In 7 patients with isolated stricture of the duodenum, EPST was performed as the final method of surgical treatment. Due to the presence of a long stricture, stenting of the common bile duct was performed in 2 patients.
In the group of 17 patients where the functional nature of sphincter apparatus disorders was established the correction of constrictions of distal common bile duct was not performed due to complete regression of biliary hypertension phenomena on the background of conservative therapy at the expense of inflammatory component suppression. The development of postoperative complications was noted in 15 patients out of 95 operated patients, which corresponded to 15,8%.

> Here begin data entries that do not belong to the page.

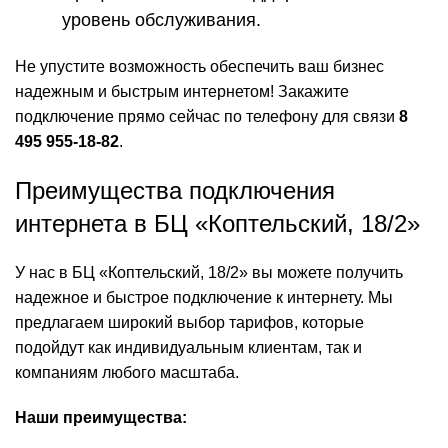
уровень обслуживания.
Не упустите возможность обеспечить ваш бизнес
надежным и быстрым интернетом! Закажите
подключение прямо сейчас по телефону для связи
8
495 955-18-82
.
Преимущества подключения
интернета в БЦ «Коптельский, 18/2»
У нас в БЦ «Коптельский, 18/2» вы можете получить
надежное и быстрое подключение к интернету. Мы
предлагаем широкий выбор тарифов, которые
подойдут как индивидуальным клиентам, так и
компаниям любого масштаба.
Наши преимущества:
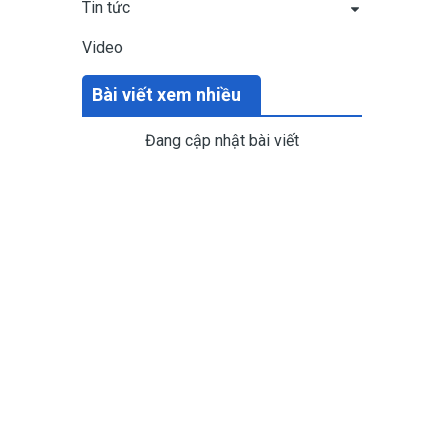
Tin tức
Video
Bài viết xem nhiều
Đang cập nhật bài viết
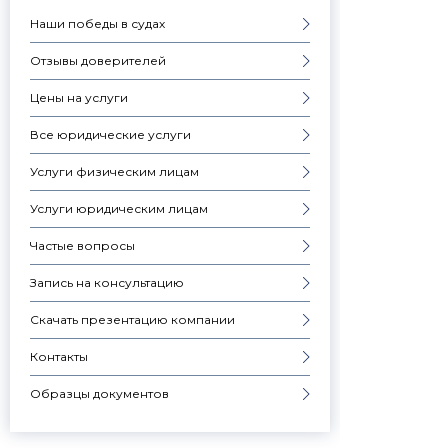
Наши победы в судах
Отзывы доверителей
Цены на услуги
Все юридические услуги
Услуги физическим лицам
Услуги юридическим лицам
Частые вопросы
Запись на консультацию
Скачать презентацию компании
Контакты
Образцы документов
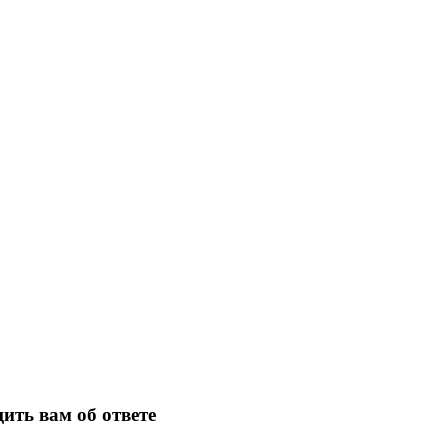
ить вам об ответе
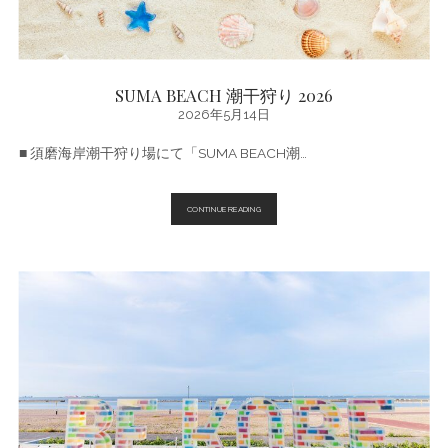
SUMA BEACH 潮干狩り 2026
2026年5月14日
■ 須磨海岸潮干狩り場にて「SUMA BEACH潮…
SUMA
CONTINUE READING
BEACH
潮
干
狩
り
2026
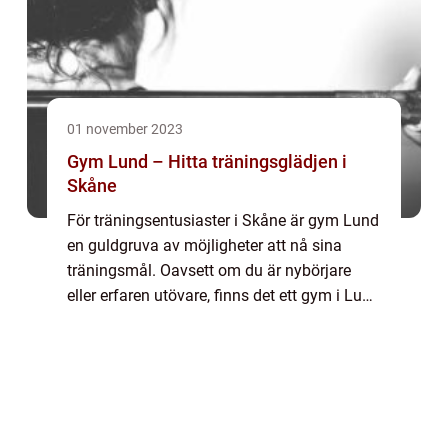
01 november 2023
Gym Lund – Hitta träningsglädjen i
Skåne
För träningsentusiaster i Skåne är gym Lund
en guldgruva av möjligheter att nå sina
träningsmål. Oavsett om du är nybörjare
eller erfaren utövare, finns det ett gym i Lund
som passar just dig. Gym i Lund för alla
nivåer I Lund finns det en bred varia...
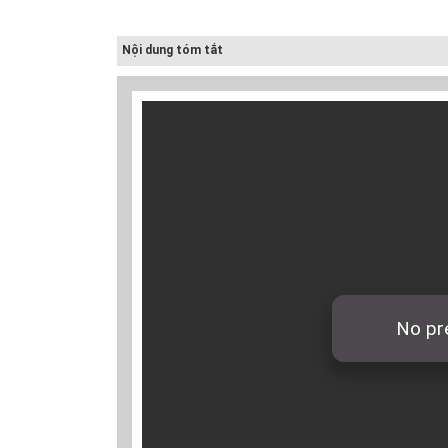
Điều chỉnh quy
hoạch chung
Nội dung tóm tắt
thành phố Hải
Dươn...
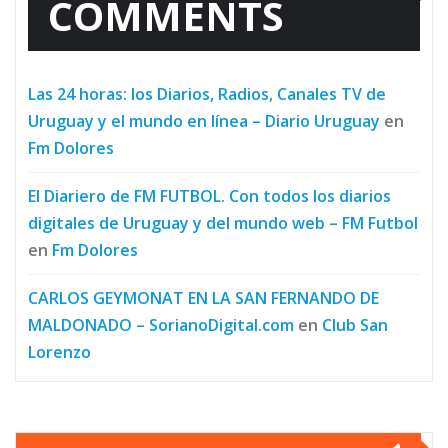
COMMENTS
Las 24 horas: los Diarios, Radios, Canales TV de
Uruguay y el mundo en línea – Diario Uruguay
en
Fm Dolores
El Diariero de FM FUTBOL. Con todos los diarios
digitales de Uruguay y del mundo web – FM Futbol
en
Fm Dolores
CARLOS GEYMONAT EN LA SAN FERNANDO DE
MALDONADO – SorianoDigital.com
en
Club San
Lorenzo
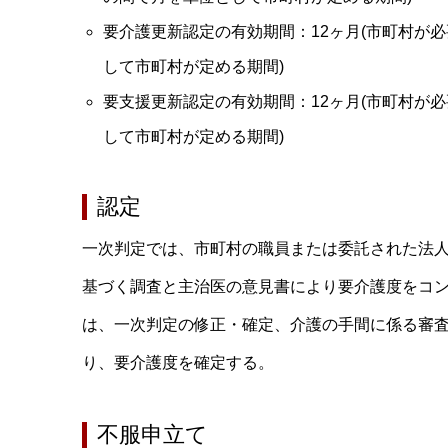
要介護更新認定の有効期間：12ヶ月(市町村が
して市町村が定める期間)
要支援更新認定の有効期間：12ヶ月(市町村が
して市町村が定める期間)
認定
一次判定では、市町村の職員または委託された法人
基づく調査と主治医の意見書により要介護度をコン
は、一次判定の修正・確定、介護の手間に係る審
り、要介護度を確定する。
不服申立て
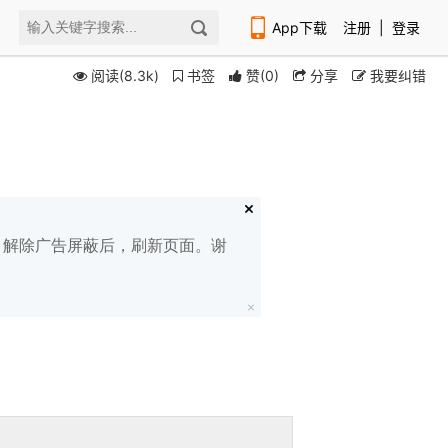
App下载
注册
|
登录
阅读(8.3k)
书签
赞
(
0
)
分享
我要纠错
扫码下载编程狮APP
白名单，解除广告屏蔽后，刷新页面。谢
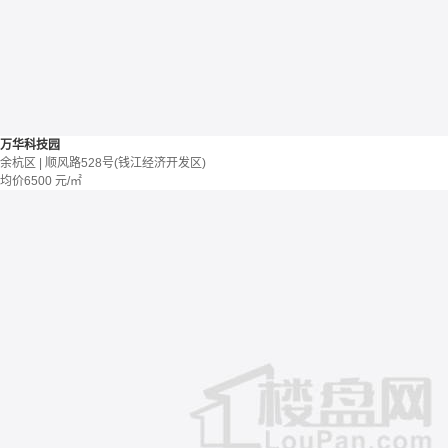
万华科技园
余杭区 | 顺风路528号(钱江经济开发区)
均价
6500
元/㎡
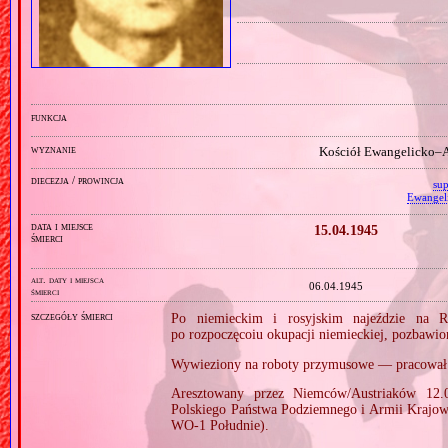
funkcja
wyznanie
Kościół Ewangelicko–A
diecezja / prowincja
sup
Ewangel
data i miejsce
15.04.1945
śmierci
alt. daty i miejsca
06.04.1945
śmierci
szczegóły śmierci
Po niemieckim i rosyjskim najeździe na R
po rozpoczęcoiu okupacji niemieckiej, pozbawi
Wywieziony na roboty przymusowe — pracował 
Aresztowany przez Niemców/Austriaków 12.0
Polskiego Państwa Podziemnego i Armii Krajow
WO‐1 Południe).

Table 4. Structure of complications of surgical interventions
     
In order to determine the effectiveness of surgical treatment, we analyzed the duration of hospitalization for different types of surgical interventions, as well as the incidence of postoperative complications.

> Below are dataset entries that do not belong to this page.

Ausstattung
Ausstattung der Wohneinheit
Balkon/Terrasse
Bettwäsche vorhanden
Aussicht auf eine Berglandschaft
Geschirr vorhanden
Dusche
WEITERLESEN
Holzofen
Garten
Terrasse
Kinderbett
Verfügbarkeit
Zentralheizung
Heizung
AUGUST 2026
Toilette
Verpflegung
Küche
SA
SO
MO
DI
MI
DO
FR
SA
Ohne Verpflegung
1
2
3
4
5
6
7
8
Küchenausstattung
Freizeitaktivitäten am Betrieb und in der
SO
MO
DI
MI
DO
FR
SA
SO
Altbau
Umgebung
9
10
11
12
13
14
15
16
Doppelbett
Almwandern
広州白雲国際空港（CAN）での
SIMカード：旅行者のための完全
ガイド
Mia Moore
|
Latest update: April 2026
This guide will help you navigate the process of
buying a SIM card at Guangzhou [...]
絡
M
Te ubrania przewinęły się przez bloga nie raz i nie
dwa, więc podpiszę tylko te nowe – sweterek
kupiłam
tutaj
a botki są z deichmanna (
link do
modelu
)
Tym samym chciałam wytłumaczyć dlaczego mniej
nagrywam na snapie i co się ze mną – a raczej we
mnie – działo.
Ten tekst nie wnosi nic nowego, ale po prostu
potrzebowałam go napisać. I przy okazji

The average treatment time of patients under minimally invasive treatment was the shortest and amounted to 10.0 (7.0÷16.0) bed-days. The duration of treatment at open interventions and combination of different techniques was comparable and amounted to 18.0 (13.0÷24.0) and 19.0 (9.0÷24.0) bed-days, respectively.

5. Conclusions

The following etiopathogenetic factors were revealed in the structure of the causes of biliary pancreatitis: choledocholithiasis in 62.9% of cases, sphincter of Oddi dysfunction in 22.4%, microcholedocholithiasis was the cause in 14.6% of cases. In case of chronic biliary pancreatitis, the use of minimally invasive technologies (EPST, MBD stenting, laparoscopic interventions) leads to a reduction in hospitalization time o treatment. Differentiated stage application of modern minimally invasive surgical techniques allows to achieve satisfactory results in treatment of patients with chronic biliary pancreatitis in 71,1%. At acute biliary pancreatitis elimination of the leading factors of pathogenesis in 66,7% of cases is possible due to the use of endoscopic and endovideosurgical techniques (EPST, laparoscopic interventions). The use of urgent EPST is effective in 31.6% of cases.
Information about the source of support in the form of grants, equipment, and drugs. The authors did not receive financial support from manufacturers of medicines and medical equipment.
Conflicts of interest: The authors have no conflicts of interest.